NVIDIA Scalable Hierarchical Aggregation and Reduction Protocol (SHARP) Rev 3.7.0
1.0

Release Notes Change History

Feature/Change

Description

Rev 3.6.0

Parameter Changes

smx_keepalive_refresh_interval

smx_keepalive_min_time_before_connection_refresh

smx_keepalive_min_percentage_of_connections_to_refresh_at_iteration

Bug Fixes

See Bug Fixes section.

Rev 3.5.1

New SHARP capability

Added configuration parameters that control the desired behavior with regard to reservation scale-in and override of one reservation by another.

Parameter Changes

load_reservation_files

reservation_force_guid_assignment

reservation_stop_jobs_upon_scale_in

Bug Fixes

See Bug Fixes section.

Rev 3.5.0

Parameter Changes

Added support for controlling the sharp_am log messages verbosity level per the desired log category.

Bug Fixes

See Bug Fixes section.

Rev 3.4.0

Parameter Changes

dynamic_tree_allocation

sharp_am

A boolean parameter, indicates whether trees should be allocated dynamically for each SHARP job or have trees allocated during sharp_am initialization.

Update: Default value is now True

Bug Fixes

See Bug Fixes section.

Rev 3.3.0

Syslog Capabilities

Added support for a new syslog capability to libsharp.

Syslog verbosity level can now be controlled using the SHARP_SYSLOG_VERBOSITY environment variable.

Dynamic Trees Allocation Algorithms

Added support for selecting one of two algorithms that determine how trees should be created for each SHARP job. One algorithm is optimized for SuperPOD fabrics, while the other is optimized for Quasi Fat Trees (QFTs).

For further information, please see Dynamic Trees Allocation Algorithms section.

REST API Jobs Query

Added support for retrieving the status of the current active SHARP jobs along with the structure of the trees assigned to them.

Note that this information is retrieved via REST-API and requires the use of UFM.

Unhealthy Ports

Added support in OpenSM to inform SHARP of dangling or unhealthy links in order to avoid their use in SHARP jobs.

Bug Fixes

See Bug Fixes section.

Rev 3.2.0

High Availability in sharp_am Network Interfaces

sharp_am leverages multiple network interfaces of the management host to provide high availability in case of a network interface failure.

For further information, please see sharp_am Network Interfaces.

Reliable Multicast

Added support for SHARP to leverage reliable multicast option with NVIDIA Quantum-2.

SM Data

Removed support for reading sm data by a client application. The API functions sharp_request_sm_data, sharp_get_sm_data_buf_len, and sharp_get_sm_data have been removed and can no longer be used.

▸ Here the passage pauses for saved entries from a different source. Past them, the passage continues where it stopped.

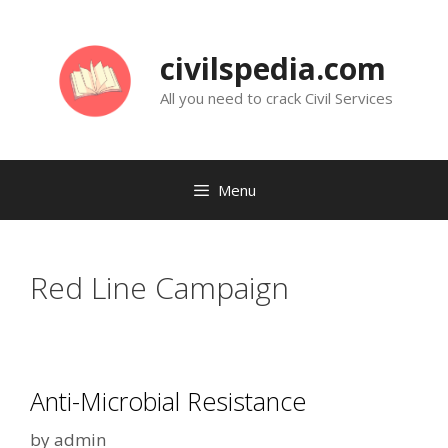
Skip
to
civilspedia.com
content
All you need to crack Civil Services
Menu
Red Line Campaign
Anti-Microbial Resistance
by
admin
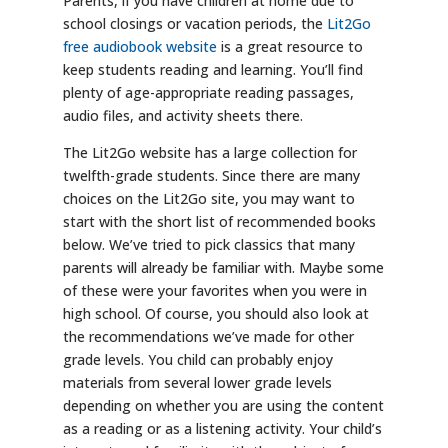
Parents, if you have children at home due to
school closings or vacation periods, the
Lit2Go
free audiobook website
is a great resource to
keep students reading and learning. You’ll find
plenty of age-appropriate reading passages,
audio files, and activity sheets there.
The Lit2Go website has a large collection for
twelfth-grade students. Since there are many
choices on the Lit2Go site, you may want to
start with the short list of recommended books
below. We’ve tried to pick classics that many
parents will already be familiar with. Maybe some
of these were your favorites when you were in
high school. Of course, you should also look at
the recommendations we’ve made for other
grade levels. You child can probably enjoy
materials from several lower grade levels
depending on whether you are using the content
as a reading or as a listening activity. Your child’s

In addition, the configuration parameter ftree_ca_order_file is ignored in sharp_am.

Bug Fixes

See Bug Fixes section.

Rev 3.1.1 LTS

SHARP Cleanup

Added the ability to clean up all SHARP-related definitions either to spare resources or to contribute to the recovery from an error.

General

Updated MLNX_OFED and firmware versions in General Information section.

Bug Fixes

See Bug Fixes section.

Rev 3.1.0

Aggregation Manager (AM)

Added support for dynamic creation of trees instead of static allocation when SHARP is initialized.

Rev 3.0.1

Bug Fixes

See Bug Fixes section.

Rev 3.0.0

General

Added support for executing multiple jobs that aggregate data through the same set of switches, while each job utilizes a different set of links.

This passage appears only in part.